There is something grand about this. I am from the Great Plains and, specifically, Lincoln, NE, a university town of 300,000 near Salt Creek in southeast Nebraska. Lincoln is capable of displays of virtue and beauty that my grandfather’s home town of Oakland, a town of 1,000 two hours north of Lincoln on Highway 77, is not. By the same token, a city like New York is capable of a degree of magnanimity that Lincoln is not. The dreaming spires of Oxford, which inspired the Mere Orthodoxy logo and which have enchanted so many for so long are a product of this sort of munificence; they are the result of a group of people who might otherwise be strangers binding themselves together to accomplish something grand that no one of them could achieve on their own. This is the glory of nations, the glory of common culture, language, traditions, and custom.

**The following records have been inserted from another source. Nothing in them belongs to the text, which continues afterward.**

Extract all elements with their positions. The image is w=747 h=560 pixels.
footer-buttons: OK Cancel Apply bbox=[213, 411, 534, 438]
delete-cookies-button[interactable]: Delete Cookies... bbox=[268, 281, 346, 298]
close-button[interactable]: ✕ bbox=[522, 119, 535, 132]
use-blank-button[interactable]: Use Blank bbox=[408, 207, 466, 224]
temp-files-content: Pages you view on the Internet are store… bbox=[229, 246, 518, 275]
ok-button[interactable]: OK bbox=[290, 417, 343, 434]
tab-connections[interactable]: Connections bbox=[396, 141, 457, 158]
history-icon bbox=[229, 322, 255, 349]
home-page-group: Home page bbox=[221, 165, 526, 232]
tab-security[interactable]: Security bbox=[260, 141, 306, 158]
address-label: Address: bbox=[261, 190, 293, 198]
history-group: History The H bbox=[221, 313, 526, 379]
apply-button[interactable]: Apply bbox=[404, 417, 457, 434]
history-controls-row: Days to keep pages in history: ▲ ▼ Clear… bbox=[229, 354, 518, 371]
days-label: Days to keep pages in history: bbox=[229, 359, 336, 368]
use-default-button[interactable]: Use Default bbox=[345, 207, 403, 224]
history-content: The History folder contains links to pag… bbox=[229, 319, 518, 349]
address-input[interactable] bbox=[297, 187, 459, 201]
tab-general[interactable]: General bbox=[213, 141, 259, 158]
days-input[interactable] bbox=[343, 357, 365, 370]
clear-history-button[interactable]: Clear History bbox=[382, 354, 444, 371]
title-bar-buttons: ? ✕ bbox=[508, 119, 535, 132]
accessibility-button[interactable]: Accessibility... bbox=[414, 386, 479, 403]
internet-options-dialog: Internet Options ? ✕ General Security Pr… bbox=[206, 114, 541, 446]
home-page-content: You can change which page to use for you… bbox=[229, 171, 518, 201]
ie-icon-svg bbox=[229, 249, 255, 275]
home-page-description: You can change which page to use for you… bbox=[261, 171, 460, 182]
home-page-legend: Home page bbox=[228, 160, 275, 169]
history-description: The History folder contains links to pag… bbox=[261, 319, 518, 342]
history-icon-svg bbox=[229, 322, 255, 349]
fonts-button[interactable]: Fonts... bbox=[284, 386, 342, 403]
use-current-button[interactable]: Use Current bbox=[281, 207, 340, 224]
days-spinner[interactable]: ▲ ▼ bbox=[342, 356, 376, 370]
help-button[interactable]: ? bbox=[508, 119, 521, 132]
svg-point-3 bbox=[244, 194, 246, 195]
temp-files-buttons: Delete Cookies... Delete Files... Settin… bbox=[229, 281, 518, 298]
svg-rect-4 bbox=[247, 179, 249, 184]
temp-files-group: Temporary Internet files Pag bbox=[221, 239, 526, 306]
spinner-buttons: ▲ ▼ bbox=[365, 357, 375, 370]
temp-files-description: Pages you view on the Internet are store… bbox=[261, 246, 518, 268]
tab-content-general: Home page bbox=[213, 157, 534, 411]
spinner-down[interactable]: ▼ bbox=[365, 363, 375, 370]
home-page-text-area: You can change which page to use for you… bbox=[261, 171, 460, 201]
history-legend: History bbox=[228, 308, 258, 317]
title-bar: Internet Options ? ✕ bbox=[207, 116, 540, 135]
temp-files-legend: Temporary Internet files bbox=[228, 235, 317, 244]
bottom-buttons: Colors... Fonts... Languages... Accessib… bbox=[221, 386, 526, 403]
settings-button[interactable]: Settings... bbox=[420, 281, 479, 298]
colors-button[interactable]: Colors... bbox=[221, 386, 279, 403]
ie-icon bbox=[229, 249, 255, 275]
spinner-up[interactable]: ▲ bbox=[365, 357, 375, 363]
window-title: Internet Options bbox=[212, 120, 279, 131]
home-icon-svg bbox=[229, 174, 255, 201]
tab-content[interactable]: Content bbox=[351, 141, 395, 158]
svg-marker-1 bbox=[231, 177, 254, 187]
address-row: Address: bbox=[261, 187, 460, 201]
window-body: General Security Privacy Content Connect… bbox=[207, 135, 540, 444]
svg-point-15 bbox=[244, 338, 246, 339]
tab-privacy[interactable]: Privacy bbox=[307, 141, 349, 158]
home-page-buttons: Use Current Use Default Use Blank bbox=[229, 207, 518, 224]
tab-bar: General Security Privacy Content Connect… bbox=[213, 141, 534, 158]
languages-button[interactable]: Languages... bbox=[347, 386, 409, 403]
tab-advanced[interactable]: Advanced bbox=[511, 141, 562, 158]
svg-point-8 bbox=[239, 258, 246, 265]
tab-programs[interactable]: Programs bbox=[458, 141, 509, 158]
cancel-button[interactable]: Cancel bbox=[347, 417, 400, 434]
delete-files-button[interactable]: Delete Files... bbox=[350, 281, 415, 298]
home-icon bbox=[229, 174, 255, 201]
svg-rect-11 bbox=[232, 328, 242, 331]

Nations, like any other good gift, can be twisted and turned to bad ends. They can become idols, false gods that make cruel demands of their followers. They can become goods that we value above God, above righteousness, above justice. In her essay on Tolkien’s nationalism, Holly Ordway notes that Tolkien strenuously opposed the idea of “Deutschland uber alles,” but was delighted to affirm the Norwegian counter “alt for Norge.” We must find ways of enjoying and delighting in our peoples without transforming that people into a false god.
But, of course, we humans are very bad at this. It is precisely because we love bad things or love good things poorly that Christ needed to enter our world to rescue us. Our hearts are idol factories, as John Calvin long ago said. And so nations, meant to be vehicles of mutual delight, provision, and care, can easily become weapons of injustice, chasing after their own comfort and wealth through the exploitation of others. It is not for nothing that the Scriptures so often speak of the nations almost as if they are demonic entities — powers and principalities, in the Pauline language. And so what then? Malcolm Foley’s consideration of Black nationalism is one answer to that question. When people are subjected to centuries upon centuries of injustice, they find that one of the surest counters is to forge their own subversive nation within the nation. This is how it must be, for those powers and principalities are perversions of the original good they were meant to become. Satan, as Tolkien observed, cannot create; he can only mock. And yet if we fail to attend to the unique ways that these subversive nations promote justice, we will fail to learn the many lessons they can teach us. It is not only this problem of power and specifically racially coded power that vexes the contemporary nationalism debate, however.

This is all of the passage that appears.